### [Stored records]
============================================================

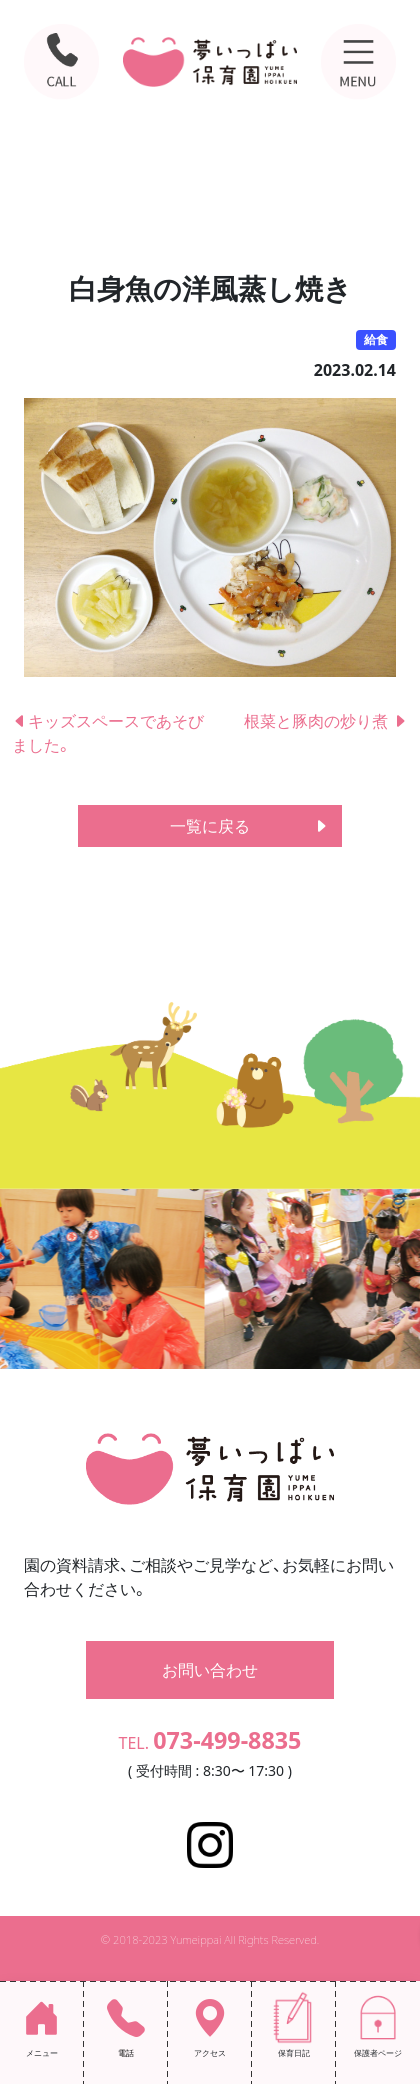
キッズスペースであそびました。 (108, 733)
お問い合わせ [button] (210, 1670)
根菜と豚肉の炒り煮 (326, 721)
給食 (376, 339)
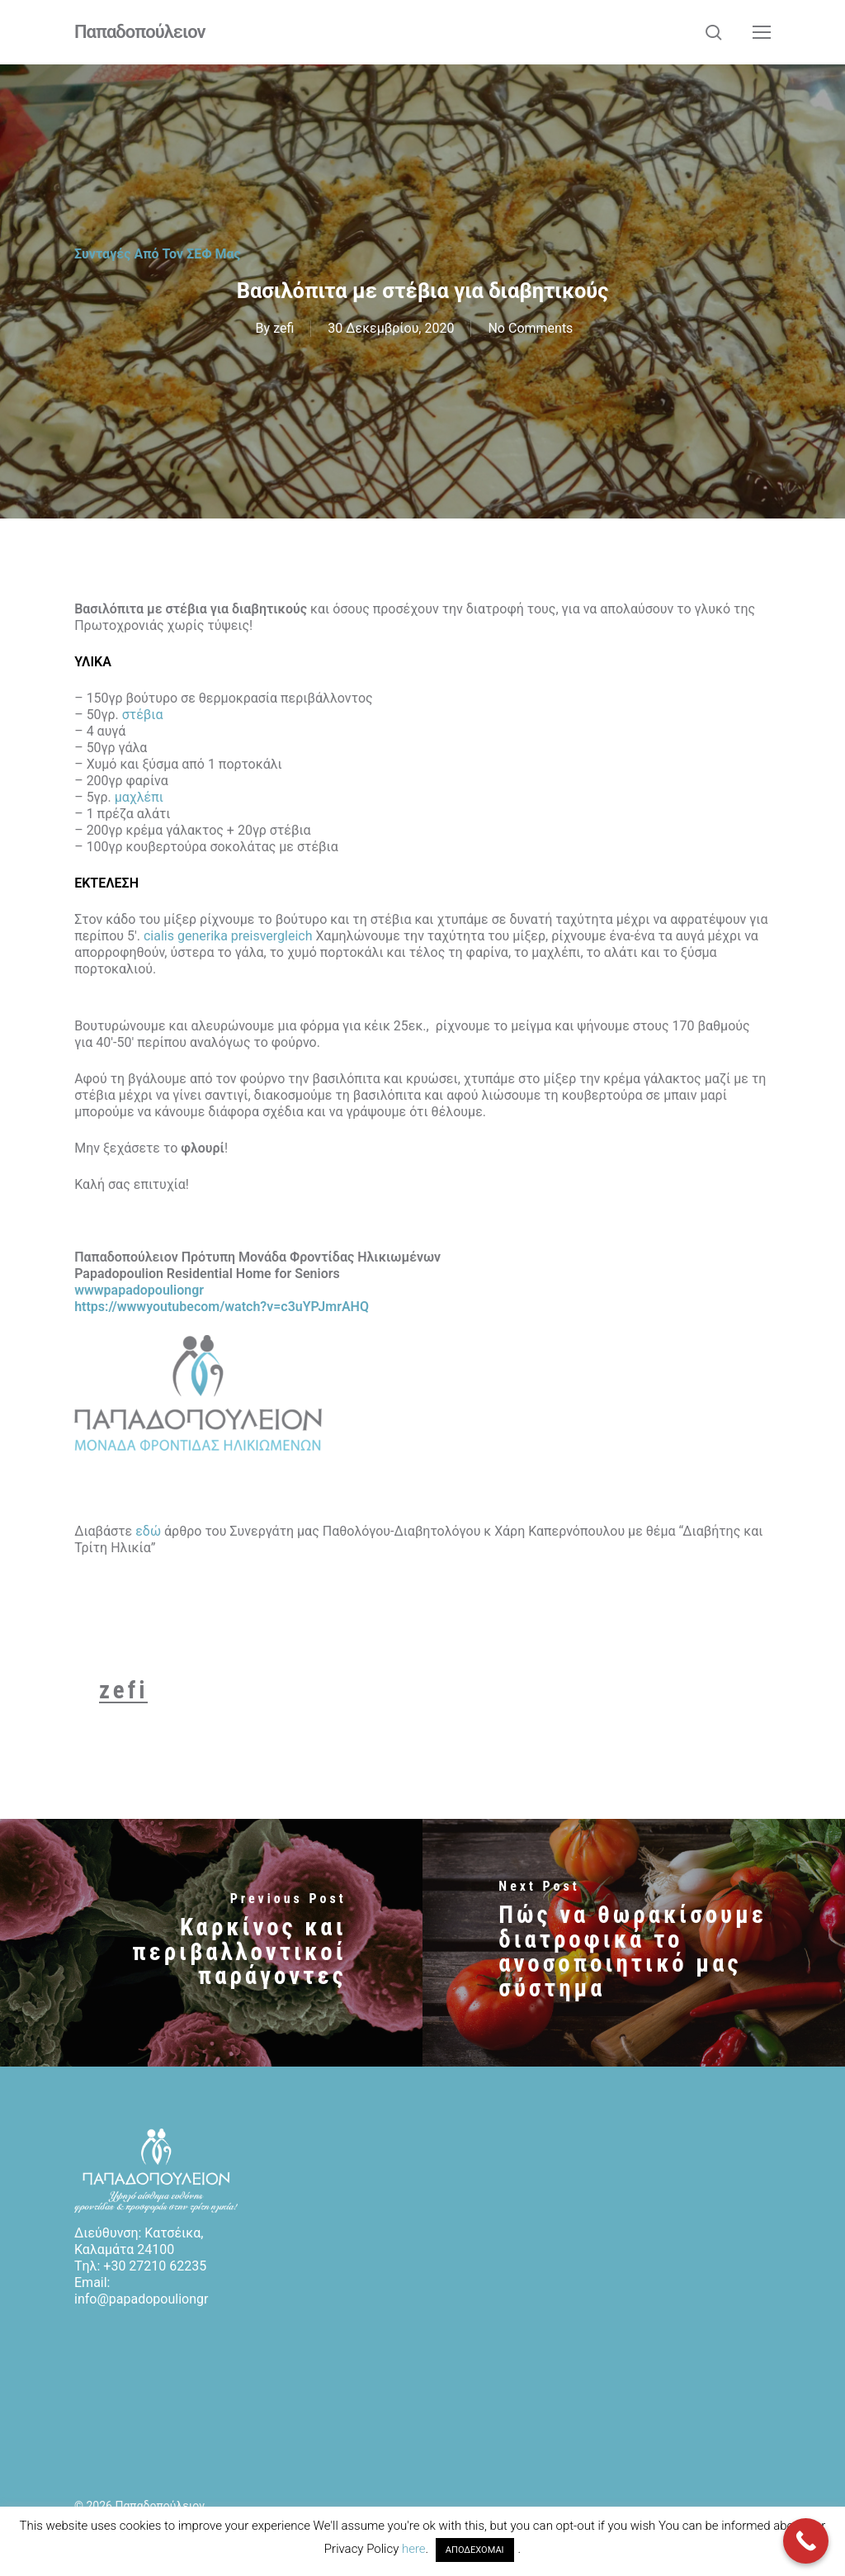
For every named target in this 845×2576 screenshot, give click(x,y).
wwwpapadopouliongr (139, 1290)
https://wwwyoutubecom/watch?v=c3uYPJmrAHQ (221, 1306)
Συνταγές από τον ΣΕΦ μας (157, 254)
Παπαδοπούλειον (139, 32)
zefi (283, 328)
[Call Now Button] (805, 2541)
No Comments (530, 328)
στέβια (142, 714)
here (414, 2548)
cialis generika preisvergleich (228, 936)
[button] (762, 32)
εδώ (148, 1531)
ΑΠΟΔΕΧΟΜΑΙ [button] (475, 2550)
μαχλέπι (139, 797)
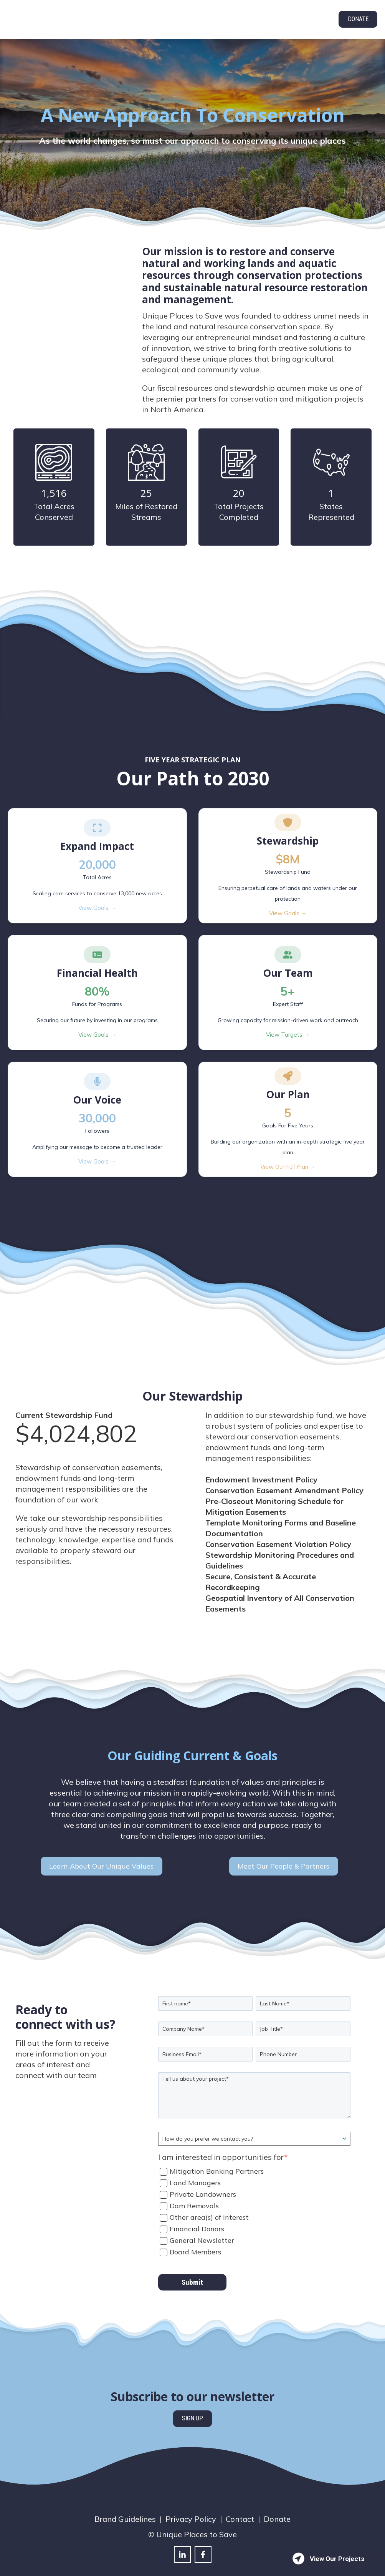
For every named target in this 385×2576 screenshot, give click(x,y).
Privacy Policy (190, 2505)
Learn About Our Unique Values (101, 1852)
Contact (240, 2505)
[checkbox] (254, 2197)
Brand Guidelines (125, 2505)
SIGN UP (192, 2404)
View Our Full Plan (288, 1153)
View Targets (288, 1020)
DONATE (358, 19)
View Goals (97, 894)
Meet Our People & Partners (283, 1852)
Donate (277, 2505)
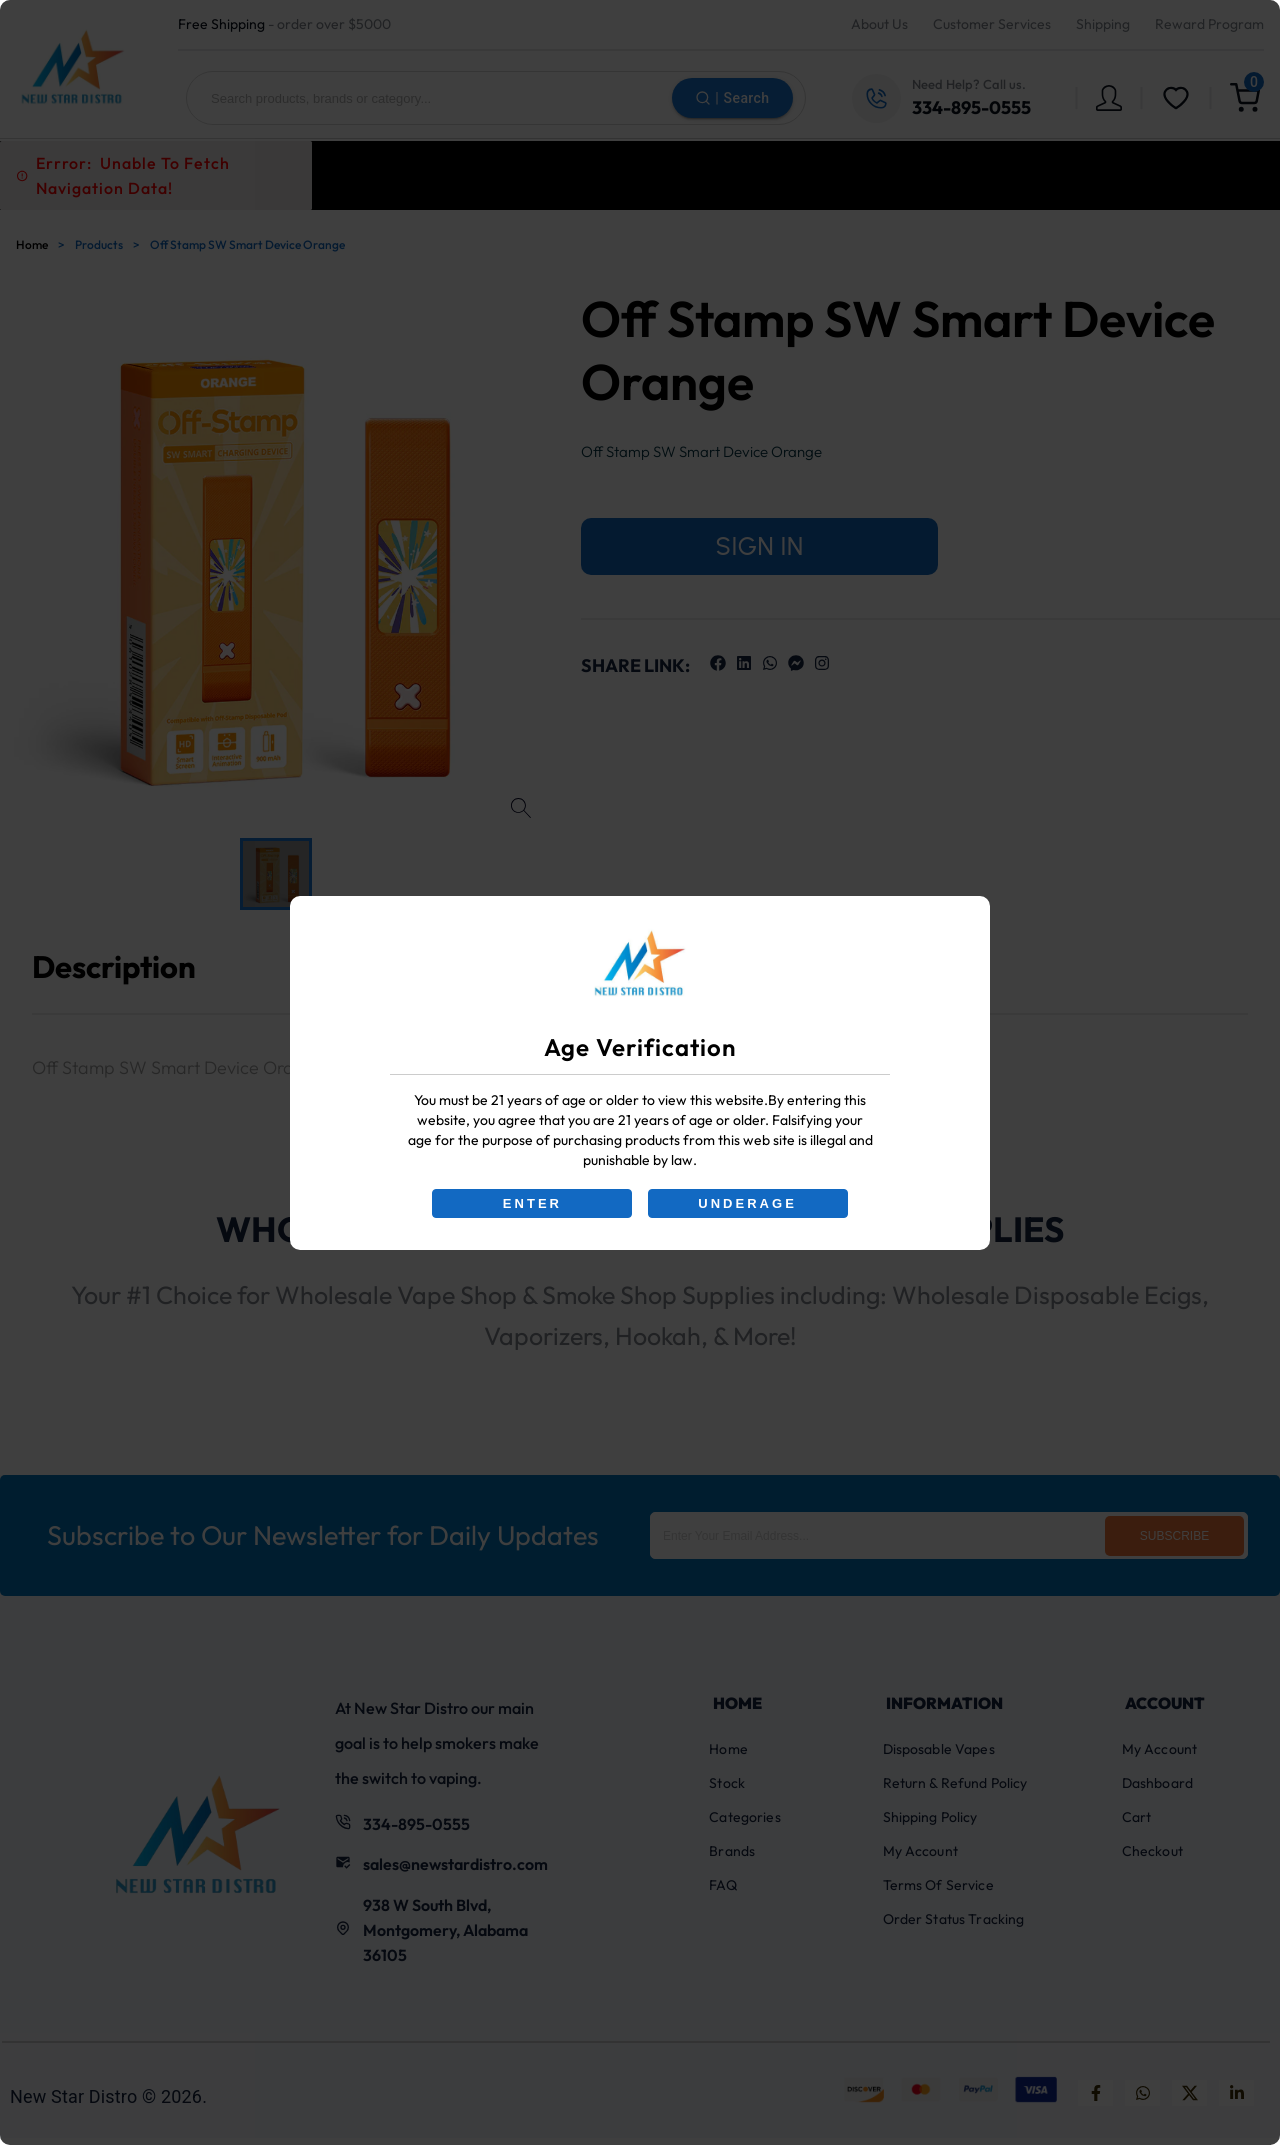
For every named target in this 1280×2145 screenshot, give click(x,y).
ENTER (532, 1203)
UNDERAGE (748, 1203)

============================================================

The answer must be every line of the records that contains the word "View".

View Our Full Plan (288, 1153)
View Targets (288, 1020)
View Goals (97, 894)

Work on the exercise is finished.